=== Begin Enclosure ===

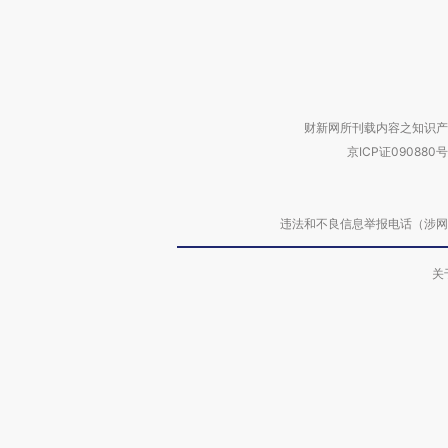
财新网所刊载内容之知识产
京ICP证090880号
违法和不良信息举报电话（涉网络暴力有
关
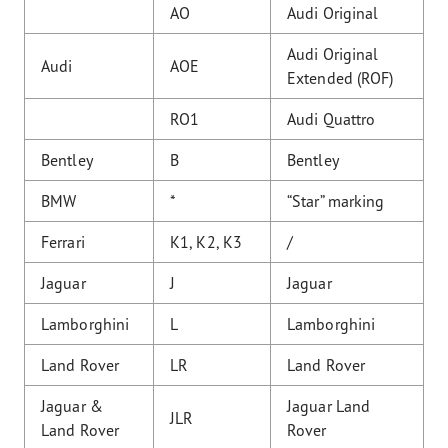
AO
Audi Original
Audi Original
Audi
AOE
Extended (ROF)
RO1
Audi Quattro
Bentley
B
Bentley
BMW
*
“Star” marking
Ferrari
K1, K2, K3
/
Jaguar
J
Jaguar
Lamborghini
L
Lamborghini
Land Rover
LR
Land Rover
Jaguar &
Jaguar Land
JLR
Land Rover
Rover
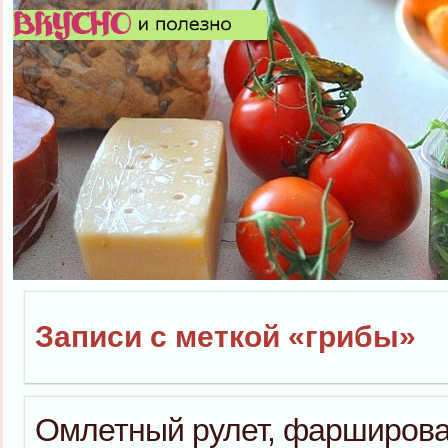
Записи с меткой «грибы»
Омлетный рулет, фарширова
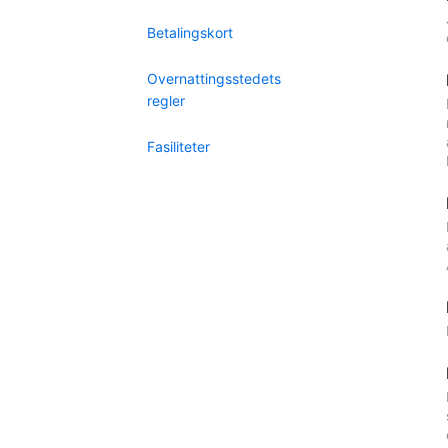
Betalingskort
Overnattingsstedets
regler
Fasiliteter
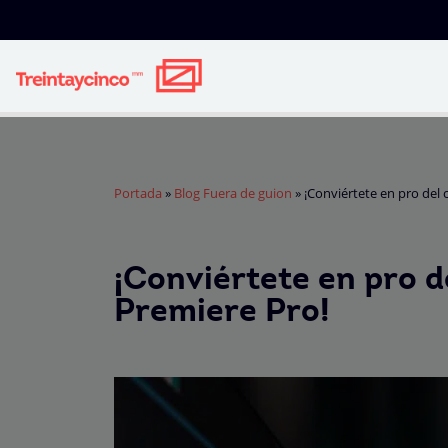
Portada
»
Blog Fuera de guion
»
¡Conviértete en pro del
¡Conviértete en pro d
Premiere Pro!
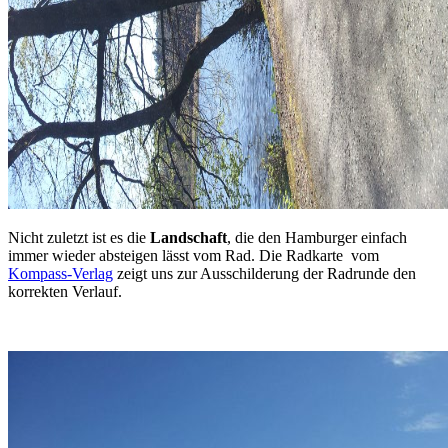
Nicht zuletzt ist es die
Landschaft
, die den Hamburger einfach
immer wieder absteigen lässt vom Rad. Die Radkarte vom
Kompass-Verlag
zeigt uns zur Ausschilderung der Radrunde den
korrekten Verlauf.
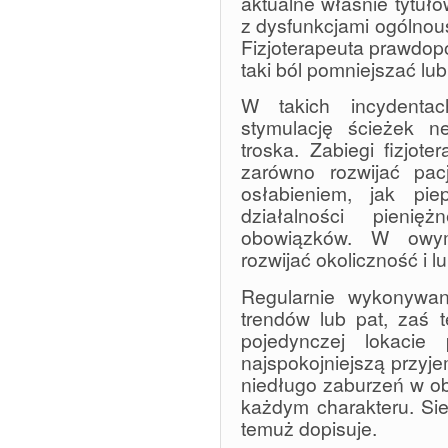
aktualne właśnie tytuł
z dysfunkcjami ogólnou
Fizjoterapeuta prawdop
taki ból pomniejszać lub
W takich incydentac
stymulację ścieżek 
troska. Zabiegi fizjote
zarówno rozwijać pac
osłabieniem, jak pi
działalności pieni
obowiązków. W owym
rozwijać okoliczność i 
Regularnie wykonywany
trendów lub pat, zaś 
pojedynczej lokacie
najspokojniejszą przyj
niedługo zaburzeń w ob
każdym charakteru. Si
temuż dopisuje.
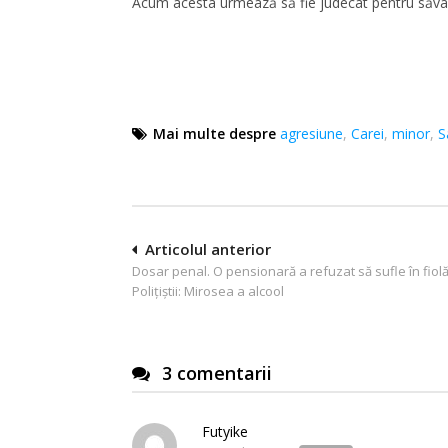
Acum acesta urmează să fie judecat pentru săvârş
Mai multe despre
agresiune
,
Carei
,
minor
,
S
Navigare
Articolul anterior
Dosar penal. O pensionară a refuzat să sufle în fiolă
în
Polițiștii: Mirosea a alcool
articole
3 comentarii
Futyike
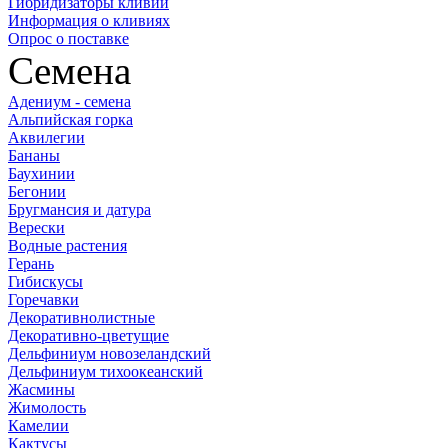
Гибридизаторы кливий
Информация о кливиях
Опрос о поставке
Семена
Адениум - семена
Альпийская горка
Аквилегии
Бананы
Баухинии
Бегонии
Бругмансия и датура
Верески
Водные растения
Герань
Гибискусы
Горечавки
Декоративнолистные
Декоративно-цветущие
Дельфиниум новозеландский
Дельфиниум тихоокеанский
Жасмины
Жимолость
Камелии
Кактусы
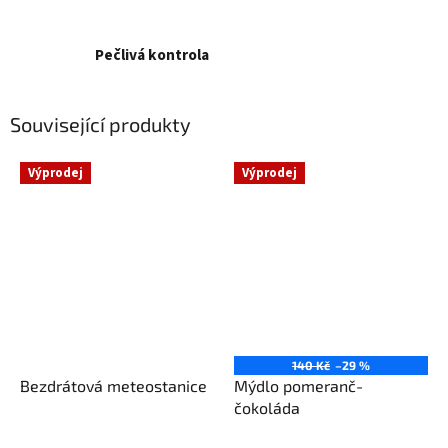
Pečlivá kontrola
Související produkty
Výprodej
Výprodej
140 Kč
–29 %
Bezdrátová meteostanice
Mýdlo pomeranč-
čokoláda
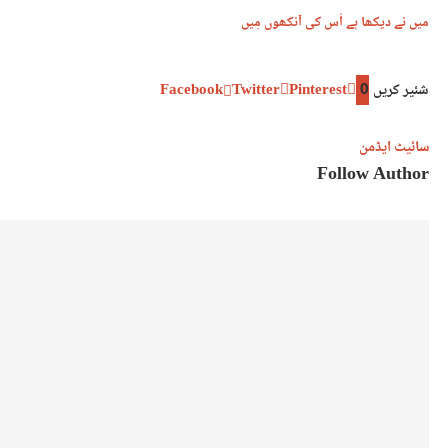
میں نے دیکھا ہے اُس کی آنکھوں مِیں
شئیر کریں
0
Pinterest
Twitter
Facebook
سائیٹ ایڈمن
Follow Author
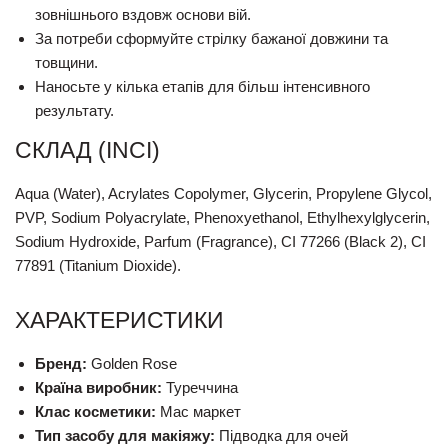
зовнішнього вздовж основи вій.
За потреби сформуйте стрілку бажаної довжини та
товщини.
Наносьте у кілька етапів для більш інтенсивного
результату.
СКЛАД (INCI)
Aqua (Water), Acrylates Copolymer, Glycerin, Propylene Glycol,
PVP, Sodium Polyacrylate, Phenoxyethanol, Ethylhexylglycerin,
Sodium Hydroxide, Parfum (Fragrance), CI 77266 (Black 2), CI
77891 (Titanium Dioxide).
ХАРАКТЕРИСТИКИ
Бренд:
Golden Rose
Країна виробник:
Туреччина
Клас косметики:
Мас маркет
Тип засобу для макіяжу:
Підводка для очей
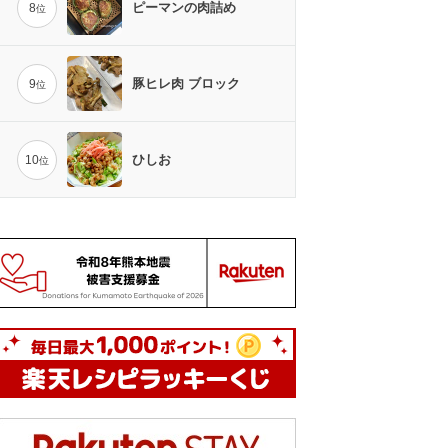
ピーマンの肉詰め
8
位
豚ヒレ肉 ブロック
9
位
ひしお
10
位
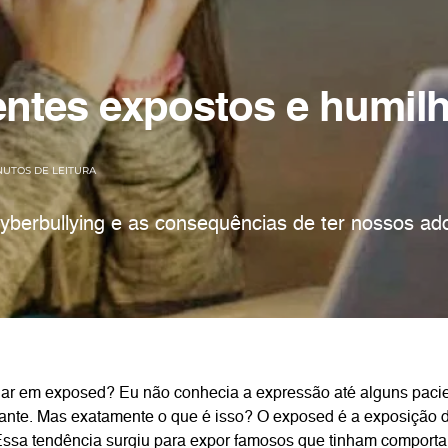
entes expostos e humil
NUTOS DE LEITURA
yberbullying e as consequências de ter nossos ad
alar em exposed? Eu não conhecia a expressão até alguns pac
ante. Mas exatamente o que é isso? O exposed é a exposição
 Essa tendência surgiu para expor famosos que tinham comport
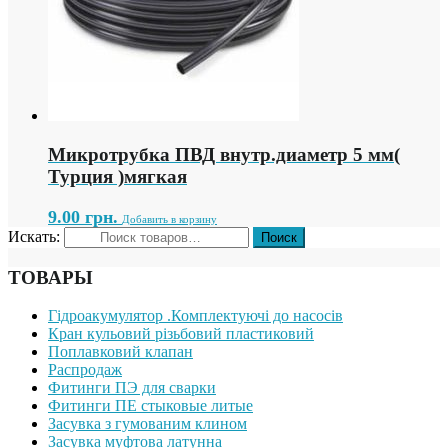
Микротрубка ПВД внутр.диаметр 5 мм(
Турция )мягкая
9.00
грн.
Добавить в корзину
Искать:
ТОВАРЫ
Гідроакумулятор .Комплектуючі до насосів
Кран кульовий різьбовий пластиковий
Поплавковий клапан
Распродаж
Фитинги ПЭ для сварки
Фитинги ПЕ стыковые литые
Засувка з гумованим клином
Засувка муфтова латунна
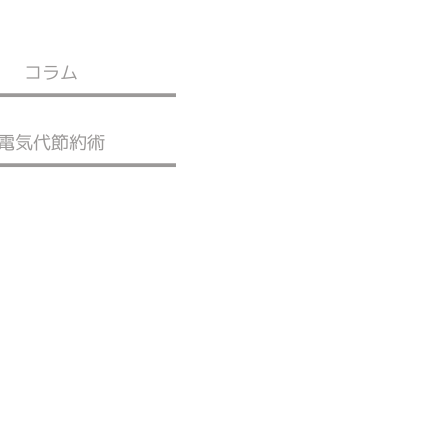
コラム
電気代節約術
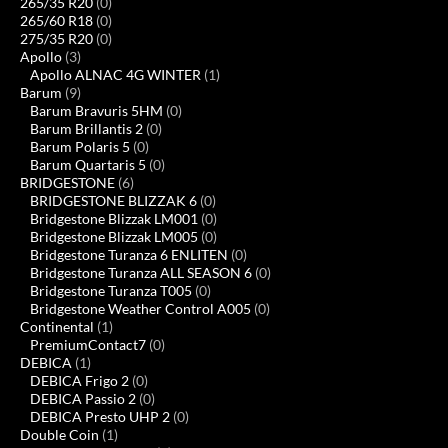
265/35 R20
(0)
265/60 R18
(0)
275/35 R20
(0)
Apollo
(3)
Apollo ALNAC 4G WINTER
(1)
Barum
(9)
Barum Bravuris 5HM
(0)
Barum Brillantis 2
(0)
Barum Polaris 5
(0)
Barum Quartaris 5
(0)
BRIDGESTONE
(6)
BRIDGESTONE BLIZZAK 6
(0)
Bridgestone Blizzak LM001
(0)
Bridgestone Blizzak LM005
(0)
Bridgestone Turanza 6 ENLITEN
(0)
Bridgestone Turanza ALL SEASON 6
(0)
Bridgestone Turanza T005
(0)
Bridgestone Weather Control A005
(0)
Continental
(1)
PremiumContact7
(0)
DEBICA
(1)
DEBICA Frigo 2
(0)
DEBICA Passio 2
(0)
DEBICA Presto UHP 2
(0)
Double Coin
(1)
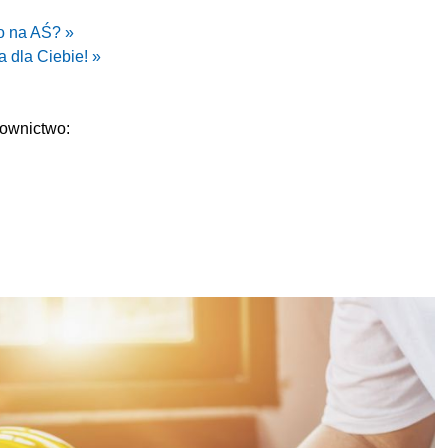
o na AŚ? »
 dla Ciebie! »
ownictwo:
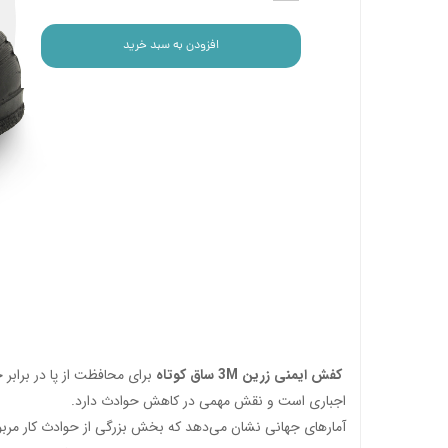
افزودن به سبد خرید
کفش ایمنی زرین 3M ساق کوتاه
برای محافظت از پا در برابر
اجباری است و نقش مهمی در کاهش حوادث دارد.
آمارهای جهانی نشان می‌دهد که بخش بزرگی از حوادث کار مربوط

=== End Enclosure ===

What is needed: The records shown above are to be repeated exactly, with the pictures left out.

Task solution:
财新网所刊载内容之知识产
京ICP证090880号
违法和不良信息举报电话（涉网络暴力有
关
AO
Audi Original
Audi Original
Audi
AOE
Extended (ROF)
RO1
Audi Quattro
Bentley
B
Bentley
BMW
*
“Star” marking
Ferrari
K1, K2, K3
/
Jaguar
J
Jaguar
Lamborghini
L
Lamborghini
Land Rover
LR
Land Rover
Jaguar &
Jaguar Land
JLR
Land Rover
Rover
Записи с меткой «грибы»
Омлетный рулет, фарширова
Betalingskort
Overnattingsstedets
regler
Fasiliteter
Portada
»
Blog Fuera de guion
»
¡Conviértete en pro del
¡Conviértete en pro d
Premiere Pro!
Nicht zuletzt ist es die
Landschaft
, die den Hamburger einfach
immer wieder absteigen lässt vom Rad. Die Radkarte vom
Kompass-Verlag
zeigt uns zur Ausschilderung der Radrunde den
korrekten Verlauf.
aktualne właśnie tytuł
z dysfunkcjami ogólnou
Fizjoterapeuta prawdop
taki ból pomniejszać lub
W takich incydentac
stymulację ścieżek 
troska. Zabiegi fizjote
zarówno rozwijać pac
osłabieniem, jak pi
działalności pieni
obowiązków. W owym
rozwijać okoliczność i 
Regularnie wykonywany
trendów lub pat, zaś 
pojedynczej lokacie
najspokojniejszą przyj
niedługo zaburzeń w ob
każdym charakteru. Si
temuż dopisuje.
Acum acesta urmează să fie judecat pentru săvârş
Mai multe despre
agresiune
,
Carei
,
minor
,
S
Navigare
Articolul anterior
Dosar penal. O pensionară a refuzat să sufle în fiolă
în
Polițiștii: Mirosea a alcool
articole
3 comentarii
Futyike
Гибридизаторы кливий
Информация о кливиях
Опрос о поставке
Семена
Адениум - семена
Альпийская горка
Аквилегии
Бананы
Баухинии
Бегонии
Бругмансия и датура
Верески
Водные растения
Герань
Гибискусы
Горечавки
Декоративнолистные
Декоративно-цветущие
Дельфиниум новозеландский
Дельфиниум тихоокеанский
Жасмины
Жимолость
Камелии
Кактусы
Pečlivá kontrola
Související produkty
Výprodej
Výprodej
140 Kč
–29 %
Bezdrátová meteostanice
Mýdlo pomeranč-
čokoláda
میں نے دیکھا ہے اُس کی آنکھوں مِیں
شئیر کریں
0
Pinterest
Twitter
Facebook
سائیٹ ایڈمن
Follow Author
зовнішнього вздовж основи вій.
За потреби сформуйте стрілку бажаної довжини та
товщини.
Наносьте у кілька етапів для більш інтенсивного
результату.
СКЛАД (INCI)
Aqua (Water), Acrylates Copolymer, Glycerin, Propylene Glycol,
PVP, Sodium Polyacrylate, Phenoxyethanol, Ethylhexylglycerin,
Sodium Hydroxide, Parfum (Fragrance), CI 77266 (Black 2), CI
77891 (Titanium Dioxide).
ХАРАКТЕРИСТИКИ
Бренд:
Golden Rose
Країна виробник:
Туреччина
Клас косметики:
Мас маркет
Тип засобу для макіяжу:
Підводка для очей
ピーマンの肉詰め
8
位
豚ヒレ肉 ブロック
9
位
ひしお
10
位
entes expostos e humil
NUTOS DE LEITURA
yberbullying e as consequências de ter nossos ad
alar em exposed? Eu não conhecia a expressão até alguns pac
ante. Mas exatamente o que é isso? O exposed é a exposição
 Essa tendência surgiu para expor famosos que tinham comport
Микротрубка ПВД внутр.диаметр 5 мм(
Турция )мягкая
9.00
грн.
Добавить в корзину
Искать:
ТОВАРЫ
Гідроакумулятор .Комплектуючі до насосів
Кран кульовий різьбовий пластиковий
Поплавковий клапан
Распродаж
Фитинги ПЭ для сварки
Фитинги ПЕ стыковые литые
Засувка з гумованим клином
Засувка муфтова латунна
コラム
電気代節約術
265/35 R20
(0)
265/60 R18
(0)
275/35 R20
(0)
Apollo
(3)
Apollo ALNAC 4G WINTER
(1)
Barum
(9)
Barum Bravuris 5HM
(0)
Barum Brillantis 2
(0)
Barum Polaris 5
(0)
Barum Quartaris 5
(0)
BRIDGESTONE
(6)
BRIDGESTONE BLIZZAK 6
(0)
Bridgestone Blizzak LM001
(0)
Bridgestone Blizzak LM005
(0)
Bridgestone Turanza 6 ENLITEN
(0)
Bridgestone Turanza ALL SEASON 6
(0)
Bridgestone Turanza T005
(0)
Bridgestone Weather Control A005
(0)
Continental
(1)
PremiumContact7
(0)
DEBICA
(1)
DEBICA Frigo 2
(0)
DEBICA Passio 2
(0)
DEBICA Presto UHP 2
(0)
Double Coin
(1)
o na AŚ? »
 dla Ciebie! »
ownictwo:
افزودن به سبد خرید
کفش ایمنی زرین 3M ساق کوتاه
برای محافظت از پا در برابر
اجباری است و نقش مهمی در کاهش حوادث دارد.
آمارهای جهانی نشان می‌دهد که بخش بزرگی از حوادث کار مربوط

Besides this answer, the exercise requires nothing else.